**DIRECTIONS FOR THIS TASK:** Within the data below, count the lines that include the word "Feldafing". Provide the number and nothing further.

--------------------------------------------------

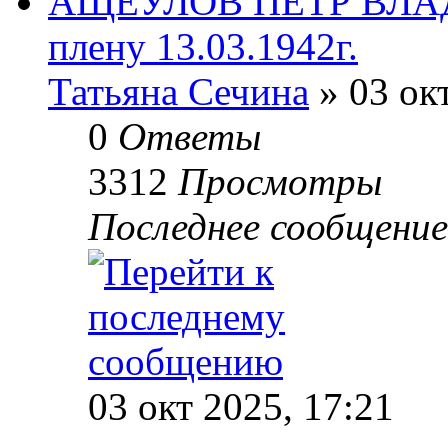
АЩЕУЛОВ ПЕТР ВЛАД
плену 13.03.1942г.
Татьяна Сечина
» 03 окт
0
Ответы
3312
Просмотры
Последнее сообщени
03 окт 2025, 17:21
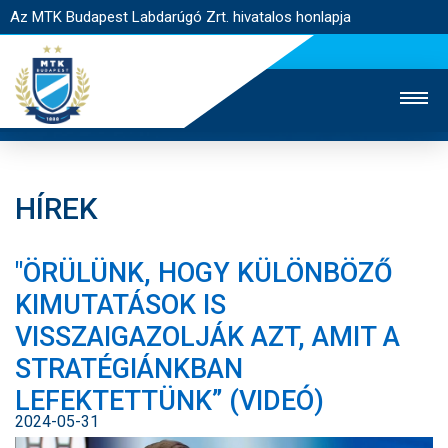
Az MTK Budapest Labdarúgó Zrt. hivatalos honlapja
HÍREK
MTK TV
UTÁNPÓTLÁS
NŐI SZAKÁG
"ÖRÜLÜNK, HOGY KÜLÖNBÖZŐ
JEGYÉRTÉKESÍTÉS
WEBSHOP
STADION
KIMUTATÁSOK IS
EGYESÜLET
KAPCSOLAT
VISSZAIGAZOLJÁK AZT, AMIT A
STRATÉGIÁNKBAN
NYITÓLAP
LEFEKTETTÜNK” (VIDEÓ)
HÍREK
2024-05-31
CSAPATOK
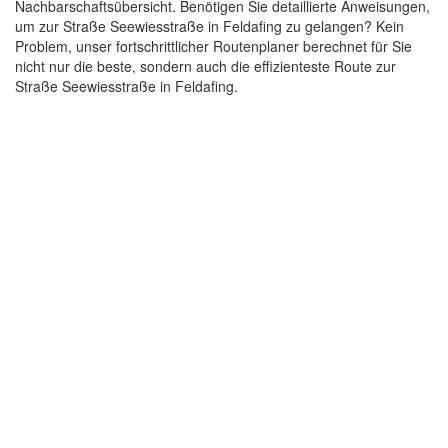
Nachbarschaftsübersicht. Benötigen Sie detaillierte Anweisungen,
um zur Straße Seewiesstraße in Feldafing zu gelangen? Kein
Problem, unser fortschrittlicher Routenplaner berechnet für Sie
nicht nur die beste, sondern auch die effizienteste Route zur
Straße Seewiesstraße in Feldafing.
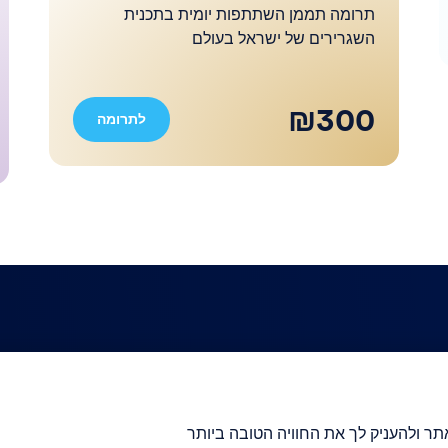
תרומה תממן השתתפות יומית בתכנית
השגרירים של ישראל בעולם
₪300
לתרומה
יירה
ר ולהעניק לך את החוויה הטובה ביותר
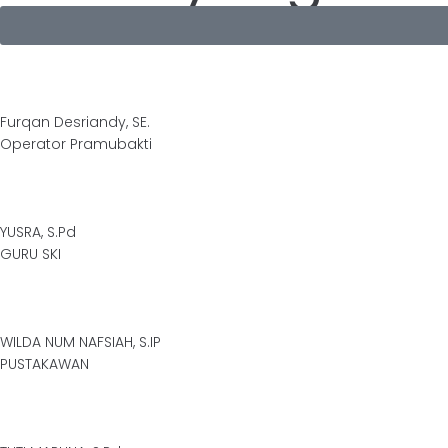
Furqan Desriandy, SE.
Operator Pramubakti
YUSRA, S.Pd
GURU SKI
WILDA NUM NAFSIAH, S.IP
PUSTAKAWAN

--------------------------------------------------

**PROBLEM SOLUTION:** 2